The following questions are commonly asked by website visitors of Industrial Court of Malaysia. If you have any other questions, please call us at +60392365000 or email us at
Q1 : What is the remedy awarded in the case of dismissal?
A1 : Reinstatement to the former employment or compensation in lieu of reinstatement and backwages.
Q2 : Who can represent me in the Industrial Court?
A2 : Section 27(1) of the Industrial Relations Act. 1967, provides that in any proceedings before the Court a party may :
Where that party is an employer, appear himself personally or be represented by his duly authorized employee or an officer or employee of the trade union of employers of which he is a member.
Where the party is a workmen (in proceedings under Section 20(3)), appear himself personally or where he is a member of a trade union of workmen, be represented by an officer or employee of the trade union.
Where the party is a trade union, or an employer, or a workman (in proceedings under section 20(3)) be represented with the permission of the President or the Chairman, by an advocate, or ,notwithstanding anything to the contrary contained in any written law relating to the registration of trade unions, by any official of an organisation (not being a trade union) of employers or workmen, as the case may be, registered in Malaysia.
Q3 : Can there be an appeal against the decision of the Industrial Court?

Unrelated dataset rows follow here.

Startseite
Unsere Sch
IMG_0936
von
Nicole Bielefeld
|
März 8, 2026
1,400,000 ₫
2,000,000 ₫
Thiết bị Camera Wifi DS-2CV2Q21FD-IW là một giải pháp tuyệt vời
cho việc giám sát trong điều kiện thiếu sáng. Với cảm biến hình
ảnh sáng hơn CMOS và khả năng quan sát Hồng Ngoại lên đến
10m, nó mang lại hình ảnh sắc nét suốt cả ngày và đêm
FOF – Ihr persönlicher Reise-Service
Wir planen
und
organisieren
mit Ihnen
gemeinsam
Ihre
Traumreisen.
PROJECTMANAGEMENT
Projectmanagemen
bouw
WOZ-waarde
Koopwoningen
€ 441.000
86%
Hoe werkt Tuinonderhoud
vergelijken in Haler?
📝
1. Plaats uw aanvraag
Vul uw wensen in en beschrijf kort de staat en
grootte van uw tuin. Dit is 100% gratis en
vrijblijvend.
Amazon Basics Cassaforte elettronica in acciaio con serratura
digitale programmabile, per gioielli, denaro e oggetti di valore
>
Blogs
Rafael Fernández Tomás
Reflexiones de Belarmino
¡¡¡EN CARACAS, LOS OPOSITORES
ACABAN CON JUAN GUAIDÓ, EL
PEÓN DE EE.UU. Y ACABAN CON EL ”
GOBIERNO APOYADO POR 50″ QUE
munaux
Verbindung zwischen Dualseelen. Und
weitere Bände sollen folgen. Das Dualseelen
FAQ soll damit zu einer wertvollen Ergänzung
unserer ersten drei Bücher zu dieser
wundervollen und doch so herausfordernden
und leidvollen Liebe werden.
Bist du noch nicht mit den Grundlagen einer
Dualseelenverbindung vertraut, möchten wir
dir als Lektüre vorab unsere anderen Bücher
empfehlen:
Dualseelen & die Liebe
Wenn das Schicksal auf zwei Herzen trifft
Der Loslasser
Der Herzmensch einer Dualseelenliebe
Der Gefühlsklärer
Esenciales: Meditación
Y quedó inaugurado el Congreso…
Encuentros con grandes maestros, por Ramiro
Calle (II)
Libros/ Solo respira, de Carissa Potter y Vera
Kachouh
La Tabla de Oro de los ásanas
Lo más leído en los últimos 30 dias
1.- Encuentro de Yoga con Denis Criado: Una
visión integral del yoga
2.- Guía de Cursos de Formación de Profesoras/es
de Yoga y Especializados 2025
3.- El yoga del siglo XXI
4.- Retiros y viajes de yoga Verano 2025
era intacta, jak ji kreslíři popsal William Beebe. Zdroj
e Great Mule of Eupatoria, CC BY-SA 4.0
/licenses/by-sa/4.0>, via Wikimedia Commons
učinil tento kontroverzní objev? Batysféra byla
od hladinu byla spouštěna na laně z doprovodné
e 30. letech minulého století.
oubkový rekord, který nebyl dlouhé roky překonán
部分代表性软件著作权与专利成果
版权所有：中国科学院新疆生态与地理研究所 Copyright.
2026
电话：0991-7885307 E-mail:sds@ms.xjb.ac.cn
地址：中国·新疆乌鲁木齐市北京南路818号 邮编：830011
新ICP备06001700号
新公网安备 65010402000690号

A3 : No. An award of the Court is final and conclusive. However it can be challenged at the High Court for an error of law or lack or excess of jurisdiction by way of certiorari.
Q4 : Is there any costs to be paid if a matter is referred to the Industrial Court?
A4 : No costs need to be paid.
Q5 : How can a workman, who has been dismissed have his matter referred to the Industrial Court?
A5 : A workman who has been dismissed must make a representation in writing to the Director General of Industrial Relations to be reinstated to his former employment within 60 days of his dismissal. The Director General of Industrial Relations will try to resolve the matter through conciliation between the parties. If conciliation fails , the Director General of Industrial Relations will refer the matter to the Minister, who may, if he thinks fit, refer the matter to the Industrial Court for a decision
Q6 : What types of cases are heard by the Industrial Court?
A6: The types of cases which are heard by the Industrial Court are as follows :
Trade disputes between employers/trade union of employers and trade union of workmen which have been referred to the Industrial Court by the Honourable Minister of Human Resources.
Applications by any party bound by an Award or collective agreement for the interpretation/amendment/variation thereof.
Applications by any party bound by an Award to refer to the High Court questions of law.
Complaints of non-compliance of an Award or collective agreement.
Cases of victimisation in connection with trade union activities.
Q7 : Who conducts the hearing at the Industrial Court?
A7 : For dismissal cases, the case is heard by the President or Chairman sitting alone. For trade disputes, the case is heard by a panel comprising of the President / Chairman, an employer’s representive and an employee’s representative.